Fix strict NotEqualTo and NotIn metrics with nulls and NaNs#3547
Fix strict NotEqualTo and NotIn metrics with nulls and NaNs#3547kevinjqliu wants to merge 1 commit into
Conversation
|
This looks the same fix as #3521 |
|
|
||
| should_read = _StrictMetricsEvaluator(strict_data_file_schema, NotIn("some_nulls", {"abc", "def"})).eval(strict_data_file_1) | ||
| assert should_read, "Should match: notIn on some nulls column, 'bbb' > 'abc' and 'bbb' < 'def'" | ||
| assert not should_read, "Should not match: mixed-null notIn cannot be proven when bounds are missing" |
There was a problem hiding this comment.
some_nulls has value_count = 50 and null_count = 10
- Its field id is
5in strict_data_file_schema
So 40 values are non-null, but without lower/upper bounds the strict evaluator cannot rule out "abc" or "def" among them.
Before the fix, “column can contain nulls” incorrectly caused ROWS_MUST_MATCH; now only “column contains nulls only” can do that.
2d02d02 to
fa29f84
Compare
fa29f84 to
43860b7
Compare
| ) | ||
|
|
||
| should_read = _StrictMetricsEvaluator(schema, NotEqualTo("x", 5)).eval(data_file) | ||
| assert should_read == ROWS_MIGHT_NOT_MATCH, "Should not match: bounds prove the non-null value is 5" |
There was a problem hiding this comment.
value_count = 2 and null_count = 1, so there is 1 non-null value.
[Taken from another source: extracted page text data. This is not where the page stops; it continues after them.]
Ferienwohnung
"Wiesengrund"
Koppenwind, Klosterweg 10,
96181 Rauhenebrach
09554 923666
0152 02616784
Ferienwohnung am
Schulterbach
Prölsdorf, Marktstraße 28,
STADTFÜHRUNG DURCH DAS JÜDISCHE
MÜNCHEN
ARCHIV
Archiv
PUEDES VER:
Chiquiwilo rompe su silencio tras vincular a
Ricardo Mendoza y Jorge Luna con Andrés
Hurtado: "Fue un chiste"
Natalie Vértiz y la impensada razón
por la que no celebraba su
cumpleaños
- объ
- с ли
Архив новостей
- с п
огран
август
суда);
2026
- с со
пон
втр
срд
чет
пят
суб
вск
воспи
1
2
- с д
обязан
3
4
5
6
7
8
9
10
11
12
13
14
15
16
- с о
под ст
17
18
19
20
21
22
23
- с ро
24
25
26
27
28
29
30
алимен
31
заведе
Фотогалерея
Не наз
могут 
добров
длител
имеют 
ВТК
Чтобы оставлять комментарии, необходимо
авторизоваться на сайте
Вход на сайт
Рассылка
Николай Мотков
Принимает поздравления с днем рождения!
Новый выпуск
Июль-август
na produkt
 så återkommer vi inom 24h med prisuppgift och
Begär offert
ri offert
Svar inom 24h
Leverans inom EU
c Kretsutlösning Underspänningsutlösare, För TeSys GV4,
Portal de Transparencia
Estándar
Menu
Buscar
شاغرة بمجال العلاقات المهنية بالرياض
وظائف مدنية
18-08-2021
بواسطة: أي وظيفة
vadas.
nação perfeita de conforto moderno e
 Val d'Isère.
Bounds [5..5] mean the non-null value is 5, so NotEqualTo("x", 5) / NotIn("x", {5, 6}) cannot match every row.
| nan_value_counts=None, | ||
| ) | ||
|
|
||
| should_read = _StrictMetricsEvaluator(schema, NotEqualTo("x", 5)).eval(data_file) |
There was a problem hiding this comment.
value_count = 2 and null_count = 2, so all values are null. That means every row matches NotEqualTo("x", 5) / NotIn("x", {5, 6}).
| upper_bounds={1: to_bytes(field_type, 5.0)}, | ||
| ) | ||
|
|
||
| should_read = _StrictMetricsEvaluator(schema, NotEqualTo("x", 5.0)).eval(data_file) |
There was a problem hiding this comment.
value_count = 2 and nan_count = 1, so there is 1 non-NaN value. Bounds [5.0..5.0] mean the non-NaN value is 5.0, so NotEqualTo("x", 5.0) / NotIn("x", {5.0, 6.0}) cannot match every row.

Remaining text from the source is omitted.